Archive for the ‘JRuby’ Category

Pig as Hadoop Connector, Part Two: HBase, JRuby and Sinatra

Monday, August 27th, 2012

Pig as Hadoop Connector, Part Two: HBase, JRuby and Sinatra by Russell Jurney.

From the post:

Hadoop is about freedom as much as scale: providing you disk spindles and processor cores together to process your data with whatever tool you choose. Unleash your creativity. Pig as duct tape facilitates this freedom, enabling you to connect distributed systems at scale in minutes, not hours. In this post we’ll demonstrate how you can turn raw data into a web service using Hadoop, Pig, HBase, JRuby and Sinatra. In doing so we will demonstrate yet another way to use Pig as connector to publish data you’ve processed on Hadoop.

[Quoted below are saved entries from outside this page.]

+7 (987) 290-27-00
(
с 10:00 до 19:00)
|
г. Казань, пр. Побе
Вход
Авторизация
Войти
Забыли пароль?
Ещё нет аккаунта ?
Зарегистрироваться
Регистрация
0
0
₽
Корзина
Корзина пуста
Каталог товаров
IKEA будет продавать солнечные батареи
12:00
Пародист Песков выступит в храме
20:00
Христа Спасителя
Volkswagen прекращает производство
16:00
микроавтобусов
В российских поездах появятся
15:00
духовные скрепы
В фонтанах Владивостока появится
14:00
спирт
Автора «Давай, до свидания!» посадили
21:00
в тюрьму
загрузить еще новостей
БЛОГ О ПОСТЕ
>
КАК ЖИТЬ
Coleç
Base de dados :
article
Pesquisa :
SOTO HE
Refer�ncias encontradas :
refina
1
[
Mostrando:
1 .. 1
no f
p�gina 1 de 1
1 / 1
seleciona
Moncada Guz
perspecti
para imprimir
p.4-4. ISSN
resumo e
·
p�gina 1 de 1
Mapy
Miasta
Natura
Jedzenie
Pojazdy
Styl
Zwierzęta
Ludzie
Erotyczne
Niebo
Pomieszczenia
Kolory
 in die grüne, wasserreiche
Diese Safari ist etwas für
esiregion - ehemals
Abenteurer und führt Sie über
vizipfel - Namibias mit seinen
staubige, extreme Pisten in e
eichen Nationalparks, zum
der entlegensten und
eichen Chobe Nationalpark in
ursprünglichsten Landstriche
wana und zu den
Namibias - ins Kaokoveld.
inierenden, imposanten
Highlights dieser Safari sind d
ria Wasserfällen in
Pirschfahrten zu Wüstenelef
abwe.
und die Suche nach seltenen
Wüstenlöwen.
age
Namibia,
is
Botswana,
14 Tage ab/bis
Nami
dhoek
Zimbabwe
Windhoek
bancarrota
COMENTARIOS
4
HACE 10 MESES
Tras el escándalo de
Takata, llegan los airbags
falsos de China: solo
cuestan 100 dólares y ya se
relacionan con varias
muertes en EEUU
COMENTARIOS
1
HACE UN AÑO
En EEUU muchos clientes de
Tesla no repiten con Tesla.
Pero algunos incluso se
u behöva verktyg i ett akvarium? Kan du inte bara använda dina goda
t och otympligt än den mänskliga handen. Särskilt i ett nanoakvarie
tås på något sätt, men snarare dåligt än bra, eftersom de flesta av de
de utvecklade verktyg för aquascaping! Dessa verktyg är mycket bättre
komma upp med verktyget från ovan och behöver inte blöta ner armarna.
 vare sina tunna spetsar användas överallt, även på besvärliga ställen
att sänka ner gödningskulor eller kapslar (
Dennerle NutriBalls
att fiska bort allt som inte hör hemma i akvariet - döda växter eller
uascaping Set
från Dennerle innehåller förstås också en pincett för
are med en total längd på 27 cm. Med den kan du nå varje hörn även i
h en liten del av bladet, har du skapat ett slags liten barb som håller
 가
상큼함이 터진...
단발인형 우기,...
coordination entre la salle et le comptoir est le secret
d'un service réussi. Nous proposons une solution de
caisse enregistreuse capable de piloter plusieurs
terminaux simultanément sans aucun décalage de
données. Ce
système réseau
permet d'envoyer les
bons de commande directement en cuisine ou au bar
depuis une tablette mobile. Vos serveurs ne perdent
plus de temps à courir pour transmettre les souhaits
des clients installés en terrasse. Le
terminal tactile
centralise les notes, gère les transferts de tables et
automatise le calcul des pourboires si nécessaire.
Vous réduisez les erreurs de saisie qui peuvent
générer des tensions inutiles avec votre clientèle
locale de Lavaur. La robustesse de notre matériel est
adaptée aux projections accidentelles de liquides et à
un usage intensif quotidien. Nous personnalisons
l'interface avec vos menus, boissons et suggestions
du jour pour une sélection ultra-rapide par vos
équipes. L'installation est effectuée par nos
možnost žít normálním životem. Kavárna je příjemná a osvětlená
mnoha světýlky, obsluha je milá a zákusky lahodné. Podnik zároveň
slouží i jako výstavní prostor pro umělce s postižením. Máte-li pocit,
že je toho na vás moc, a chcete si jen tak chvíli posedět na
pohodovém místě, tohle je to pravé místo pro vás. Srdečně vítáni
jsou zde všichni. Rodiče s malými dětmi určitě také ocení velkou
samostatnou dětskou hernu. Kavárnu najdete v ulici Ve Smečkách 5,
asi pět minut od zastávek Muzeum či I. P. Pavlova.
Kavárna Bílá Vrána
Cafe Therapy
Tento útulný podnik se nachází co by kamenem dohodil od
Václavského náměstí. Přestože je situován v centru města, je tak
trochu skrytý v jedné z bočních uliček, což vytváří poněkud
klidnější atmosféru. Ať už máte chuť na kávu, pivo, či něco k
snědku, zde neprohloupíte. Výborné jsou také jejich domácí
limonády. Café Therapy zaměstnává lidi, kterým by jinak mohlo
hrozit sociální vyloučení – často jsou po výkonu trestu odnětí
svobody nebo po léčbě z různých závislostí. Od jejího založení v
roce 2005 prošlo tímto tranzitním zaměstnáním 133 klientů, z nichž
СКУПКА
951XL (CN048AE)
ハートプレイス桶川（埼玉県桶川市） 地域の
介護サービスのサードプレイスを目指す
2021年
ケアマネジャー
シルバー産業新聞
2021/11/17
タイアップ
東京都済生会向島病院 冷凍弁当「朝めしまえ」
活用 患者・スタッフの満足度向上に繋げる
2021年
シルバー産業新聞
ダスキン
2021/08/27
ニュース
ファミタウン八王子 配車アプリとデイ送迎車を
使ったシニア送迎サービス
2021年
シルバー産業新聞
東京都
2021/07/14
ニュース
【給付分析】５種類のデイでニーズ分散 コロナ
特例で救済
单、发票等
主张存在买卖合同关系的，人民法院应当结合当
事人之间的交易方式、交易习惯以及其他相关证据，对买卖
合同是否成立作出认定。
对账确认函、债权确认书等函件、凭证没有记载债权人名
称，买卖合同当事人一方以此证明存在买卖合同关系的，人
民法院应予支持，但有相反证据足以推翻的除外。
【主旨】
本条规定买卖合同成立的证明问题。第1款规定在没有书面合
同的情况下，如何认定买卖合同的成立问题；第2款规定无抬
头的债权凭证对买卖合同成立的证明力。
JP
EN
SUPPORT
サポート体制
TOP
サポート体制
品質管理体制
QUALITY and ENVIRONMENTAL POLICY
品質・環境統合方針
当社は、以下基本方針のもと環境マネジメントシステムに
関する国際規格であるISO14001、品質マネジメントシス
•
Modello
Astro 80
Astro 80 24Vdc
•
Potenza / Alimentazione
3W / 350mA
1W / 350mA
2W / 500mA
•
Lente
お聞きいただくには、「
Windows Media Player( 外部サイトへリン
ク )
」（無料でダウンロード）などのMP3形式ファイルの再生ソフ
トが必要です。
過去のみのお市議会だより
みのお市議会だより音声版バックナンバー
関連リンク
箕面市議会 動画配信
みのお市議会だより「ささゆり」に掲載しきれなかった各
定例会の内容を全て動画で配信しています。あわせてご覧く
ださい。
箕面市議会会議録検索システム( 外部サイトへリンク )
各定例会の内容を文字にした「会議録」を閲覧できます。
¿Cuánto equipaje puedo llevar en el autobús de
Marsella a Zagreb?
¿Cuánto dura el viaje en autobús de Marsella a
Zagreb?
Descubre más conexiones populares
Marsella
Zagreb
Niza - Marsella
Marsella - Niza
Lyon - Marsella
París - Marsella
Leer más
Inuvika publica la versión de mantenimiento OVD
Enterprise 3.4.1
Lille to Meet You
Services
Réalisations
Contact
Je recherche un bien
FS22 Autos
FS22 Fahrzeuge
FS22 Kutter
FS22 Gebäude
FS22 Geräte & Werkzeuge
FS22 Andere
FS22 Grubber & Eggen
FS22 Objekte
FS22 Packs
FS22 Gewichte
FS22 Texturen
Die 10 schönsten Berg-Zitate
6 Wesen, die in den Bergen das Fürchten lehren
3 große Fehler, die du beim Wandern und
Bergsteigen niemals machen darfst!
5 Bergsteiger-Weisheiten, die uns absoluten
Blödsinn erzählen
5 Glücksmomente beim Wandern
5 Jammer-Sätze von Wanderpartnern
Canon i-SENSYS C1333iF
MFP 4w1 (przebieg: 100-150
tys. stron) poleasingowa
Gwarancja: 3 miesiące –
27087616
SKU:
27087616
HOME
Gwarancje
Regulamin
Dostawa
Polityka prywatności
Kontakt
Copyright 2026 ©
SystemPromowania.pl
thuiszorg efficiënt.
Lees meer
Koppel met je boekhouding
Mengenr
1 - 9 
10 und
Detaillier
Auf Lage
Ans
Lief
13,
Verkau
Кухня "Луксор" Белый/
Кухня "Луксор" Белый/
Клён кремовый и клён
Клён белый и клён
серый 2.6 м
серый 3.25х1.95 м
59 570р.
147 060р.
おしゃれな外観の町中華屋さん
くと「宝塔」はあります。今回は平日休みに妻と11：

When (not if) the next big cache of emails or other “sensitive” documents drops, everyone who has followed this and similar tutorials should be ready.

Jogger: almost like named_scopes

Sunday, March 4th, 2012

Jogger: almost like named_scopes

From the post:

We talked about graph databases in this and this blog post. As you might have read we’re big fans of a graph database called neo4j, and we’re using it together with JRuby. In this post we’ll share a little piece of code we created to make expressing graph traversals super easy and fun.

Jogger – almost like named_scopes

Jogger is a JRuby gem that enables lazy people to do very expressive graph traversals with the great pacer gem. If you don’t know what the pacer gem is, you should probably check pacer out first. (And don’t miss the pacer section at the end of the post.)

Remember the named_scopes from back in the days when you were using rails? Jogger gives you named traversals and is a little bit like named scopes. Jogger groups multiple pacer traversals together and give them a name. Pacer traversals are are like pipes. What are pipes? Pipes are great!!

The most important conceptual difference is, that the order in which named traversals are called matter, while it usually doesn’t matter in which order you call named scopes.

A nice way to make common traversals accessible by name.

Does the “order of calling” scopes in topic maps matter? At least for the current TMDM I think not because scopes are additive. That is the value covered by a set of scopes must be valid in each scope individually.